Our first question comes from Noah Kaye from Oppenheimer. Noah, please go ahead.

Speaker 4

Good morning and thank you for taking the questions. Maybe I could start with the portfolio growth plans. I think you mentioned some challenges in getting permits creating some delays in commissioning future projects. But looking at the timetables for project CODs, it appears like it stayed fairly stable. So just wondering if you could put a finer point on your comments. Are you seeing permitting delays pushing projects out a quarter or two, or can you help clarify that a little bit because, again, the tables don't really seem to have changed from last quarter to this quarter?

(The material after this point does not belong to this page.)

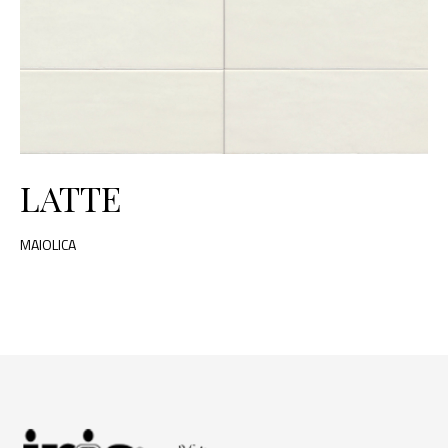
LATTE
MAIOLICA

Hi Noah, thanks. There are two types of delays. Some delays occur between years. For example, we initially expected the Heber complex to be completed by the end of 2021 or early 2022, but that has now shifted to the end of 2022. Similarly, Dixie Meadows, which was planned for 2022, has been updated to 2023 in the table. So while some delays fall between years, others, like Dixie, have experienced significant shifts.

Speaker 4

Okay. And I guess if you could comment on expectations on the IRRs for these projects? And certainly, we've seen rising commodity costs, steel inflation, etc., labor availability issues and just higher logistics costs. On the other hand, I know you did a lot of your manufacturing last year for some of these projects. So, can you just kind of comment on whether an increased cost environment affects your expectations for profitability of these projects?

Obviously raw material and labor costs are increasing, transportation. I wouldn't use the word increasing but exploding basically on the cost side. But we have manufactured, as you mentioned, a big part of it already last year with raw materials that were acquired even before the large increases. But obviously going forward, the new projects will have to endure the higher cost. And what we see in parallel to that is increasing demand for geothermal and increasing pricing. So, the coming projects will enjoy the lower cost that we have but also the PPA environment of the past. And now we see an increased demand for geothermal and we do expect to see in the coming in the short term increased pricing as well that will compensate us. The fact that PTC and ITC will be extended, obviously will also support the profitability. So all in all, we don't see a significant or hardly any change in the IRR when we expected IRR when we release the projects.

Speaker 4

Okay. Doron, it's great to hear that you're actually seeing pricing new PPAs increasing. That's a big change from the trend in the past couple of years. Can you elaborate on that a little bit more? What sort of upward pricing at are you seeing in the US?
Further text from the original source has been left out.